Tarell Alvin McCraney's Extraordinary Year: 'Choir Boy' Just The Start
It’s been extraordinary times for Tarell Alvin McCraney.
After “Moonlight” won the 2017 best picture Oscar and another for his semi-autobiographical screenplay (with director Barry Jenkins), McCraney became head of the playwriting program at the Yale School of Drama in New Haven, where he had been a student just 10 years earlier.
McCraney, who is also a MacArthur “genius” grant recipient and Windham-Campbell Prize winner, also wrote a screenplay for Steven Soderbergh, “High Flying Bird.” The dark comedy about basketball players during a lock-out was just purchased by Netflix.
Earlier this year he also flew to Paris to join Peter Brook — one of McCraney’s mentors — in the development of the legendary director’s latest project, “The Prisoner,” which eventually traveled to the Yale Repertory Theatre in November before moving onto New York.
In December, McCraney, 38, made his Broadway debut as a playwright with his play with music, “Choir Boy,” which was a hit when it played off-Broadway several years ago.
And this coming summer the series he created for Oprah Winfrey, “David Makes Man,” will be launched on her network, OWN. The series, like “Moonlight,” is a lyrical drama set in the Miami projects and is a coming-of-age story centering in a African-American 14-year-old prodigy. The series also features Phylicia Rashad.
What does he make of his first foray into television?

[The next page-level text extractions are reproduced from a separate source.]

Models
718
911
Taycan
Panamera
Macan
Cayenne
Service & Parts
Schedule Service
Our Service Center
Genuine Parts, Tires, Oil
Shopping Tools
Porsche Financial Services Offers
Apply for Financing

“I haven’t had much reflection time,” says McCraney in a phone conversation from Georgia where the final episodes of the series was being filmed. “I literally left ‘Choir Boy’ yesterday and came here today and fly back tomorrow to ‘Choir Boy’ tomorrow.” And this fall he was also overseeing his classes in New Haven, too, which he’ll continue next semester as well.